### What this task involves
Taking the entries below, transcribe only the lines starting with the one with "الكلمات المفتاحية" and going on through the one with "en la cual la", exactly as written, without the pictures.

Dataset entries:
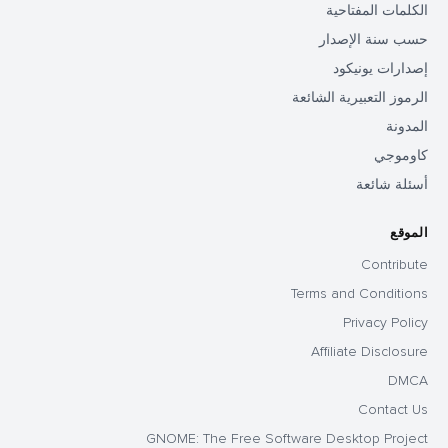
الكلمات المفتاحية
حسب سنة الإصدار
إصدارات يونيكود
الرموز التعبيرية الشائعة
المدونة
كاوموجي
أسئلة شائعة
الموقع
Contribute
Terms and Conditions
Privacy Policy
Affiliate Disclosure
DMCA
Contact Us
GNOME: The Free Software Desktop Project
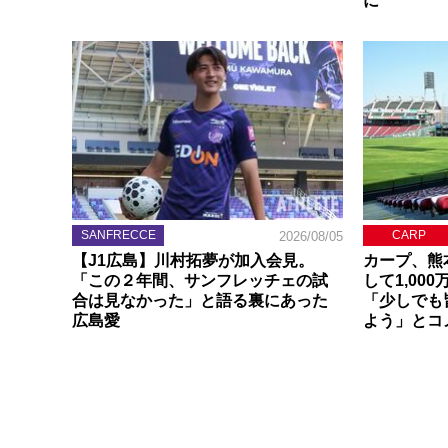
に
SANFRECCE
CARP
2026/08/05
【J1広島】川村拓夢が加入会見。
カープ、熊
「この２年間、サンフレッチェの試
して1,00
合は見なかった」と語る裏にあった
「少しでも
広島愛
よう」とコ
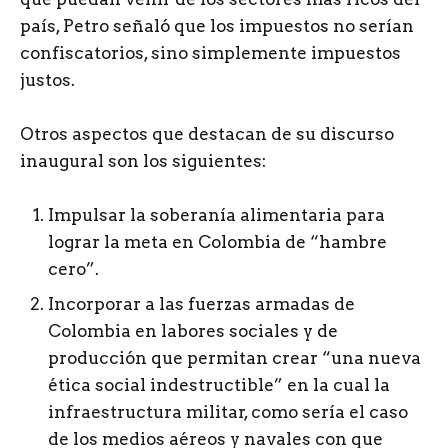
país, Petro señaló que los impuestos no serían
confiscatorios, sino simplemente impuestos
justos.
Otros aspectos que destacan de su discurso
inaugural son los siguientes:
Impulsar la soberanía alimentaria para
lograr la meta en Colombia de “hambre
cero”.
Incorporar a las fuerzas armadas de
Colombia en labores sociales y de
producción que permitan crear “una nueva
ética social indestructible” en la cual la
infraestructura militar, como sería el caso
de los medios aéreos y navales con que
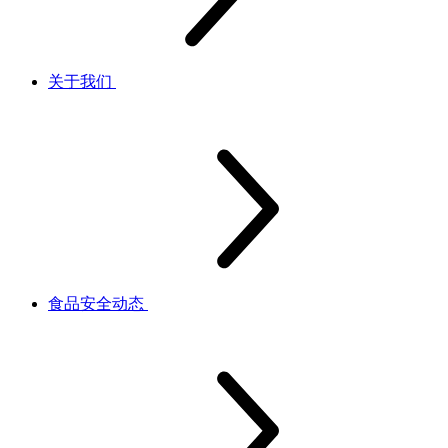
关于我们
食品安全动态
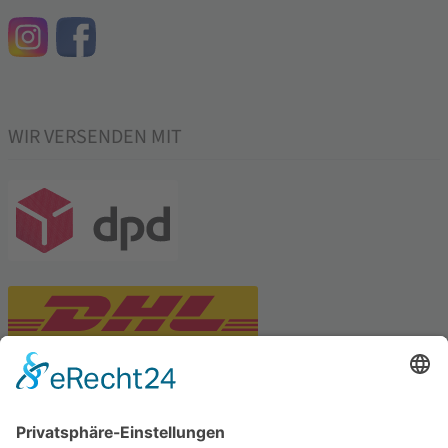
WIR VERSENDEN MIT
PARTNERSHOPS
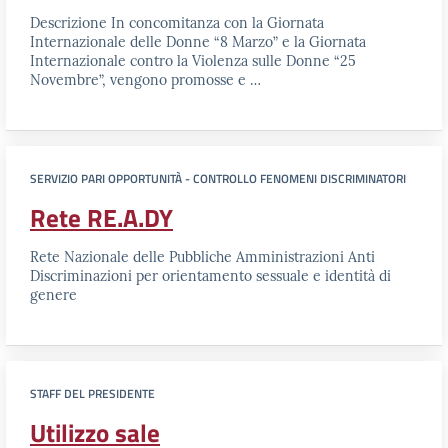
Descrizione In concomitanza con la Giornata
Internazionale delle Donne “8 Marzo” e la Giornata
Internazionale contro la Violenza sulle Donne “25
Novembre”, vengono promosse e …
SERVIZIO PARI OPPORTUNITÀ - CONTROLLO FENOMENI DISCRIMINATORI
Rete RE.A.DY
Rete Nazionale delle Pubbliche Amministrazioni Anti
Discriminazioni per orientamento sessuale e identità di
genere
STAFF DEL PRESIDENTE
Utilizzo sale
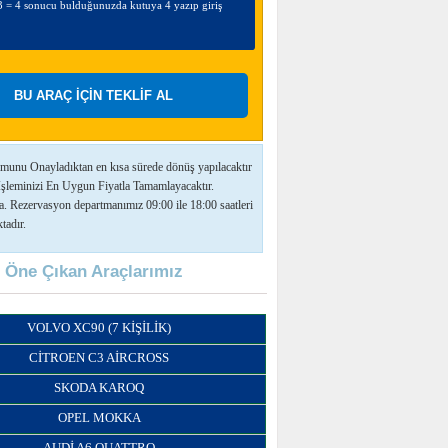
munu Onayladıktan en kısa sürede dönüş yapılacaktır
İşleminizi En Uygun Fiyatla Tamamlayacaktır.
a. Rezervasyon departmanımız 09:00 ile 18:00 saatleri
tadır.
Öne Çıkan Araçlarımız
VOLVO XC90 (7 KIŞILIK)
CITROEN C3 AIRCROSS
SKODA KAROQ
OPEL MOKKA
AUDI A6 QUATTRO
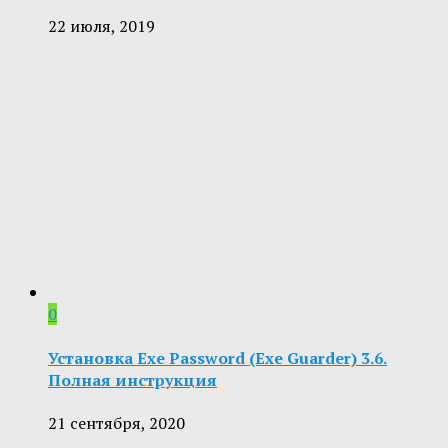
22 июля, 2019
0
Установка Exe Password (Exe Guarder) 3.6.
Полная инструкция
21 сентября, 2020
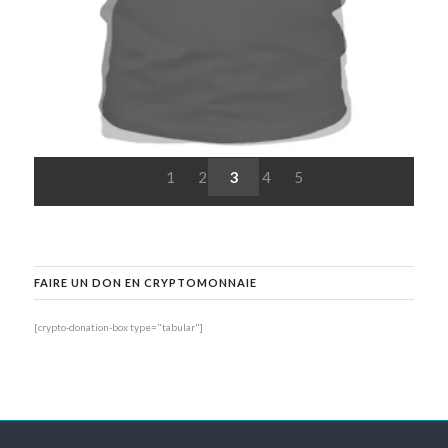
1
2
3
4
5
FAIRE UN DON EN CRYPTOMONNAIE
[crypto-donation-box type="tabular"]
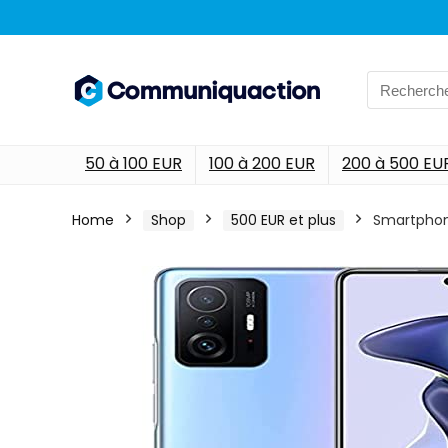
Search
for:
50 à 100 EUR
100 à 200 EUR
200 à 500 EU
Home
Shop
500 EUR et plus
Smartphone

--

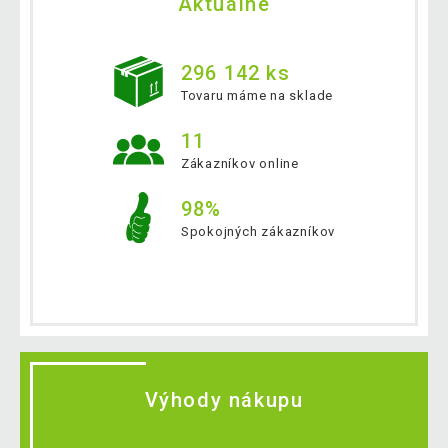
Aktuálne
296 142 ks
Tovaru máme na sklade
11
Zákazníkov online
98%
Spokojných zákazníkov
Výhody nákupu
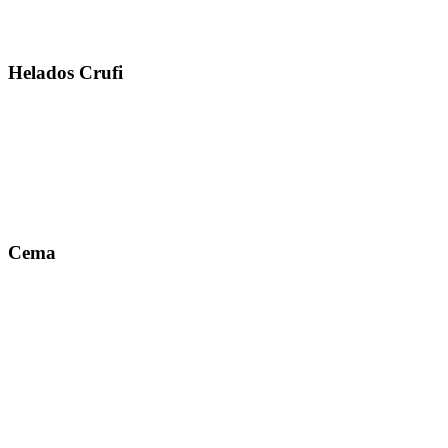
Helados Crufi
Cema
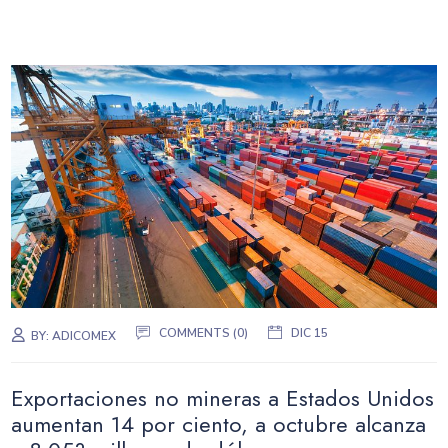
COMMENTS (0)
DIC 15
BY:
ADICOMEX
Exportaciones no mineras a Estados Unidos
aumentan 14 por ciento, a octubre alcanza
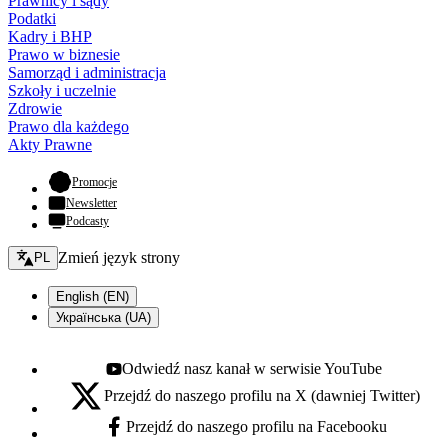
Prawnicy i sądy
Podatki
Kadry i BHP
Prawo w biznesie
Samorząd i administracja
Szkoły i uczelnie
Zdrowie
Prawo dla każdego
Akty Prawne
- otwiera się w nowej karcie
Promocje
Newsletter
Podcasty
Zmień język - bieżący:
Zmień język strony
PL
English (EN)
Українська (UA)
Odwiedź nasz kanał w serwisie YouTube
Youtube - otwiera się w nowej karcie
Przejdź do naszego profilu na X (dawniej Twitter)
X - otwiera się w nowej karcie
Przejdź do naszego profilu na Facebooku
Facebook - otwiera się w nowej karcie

### Exercise response
الكلمات المفتاحية
حسب سنة الإصدار
إصدارات يونيكود
الرموز التعبيرية الشائعة
المدونة
كاوموجي
أسئلة شائعة
الموقع
Contribute
Terms and Conditions
Privacy Policy
Affiliate Disclosure
DMCA
Contact Us
GNOME: The Free Software Desktop Project
に
SANFRECCE
CARP
2026/08/05
【J1広島】川村拓夢が加入会見。
カープ、熊
「この２年間、サンフレッチェの試
して1,00
合は見なかった」と語る裏にあった
「少しでも
広島愛
よう」とコ
país, Petro señaló que los impuestos no serían
confiscatorios, sino simplemente impuestos
justos.
Otros aspectos que destacan de su discurso
inaugural son los siguientes:
Impulsar la soberanía alimentaria para
lograr la meta en Colombia de “hambre
cero”.
Incorporar a las fuerzas armadas de
Colombia en labores sociales y de
producción que permitan crear “una nueva
ética social indestructible” en la cual la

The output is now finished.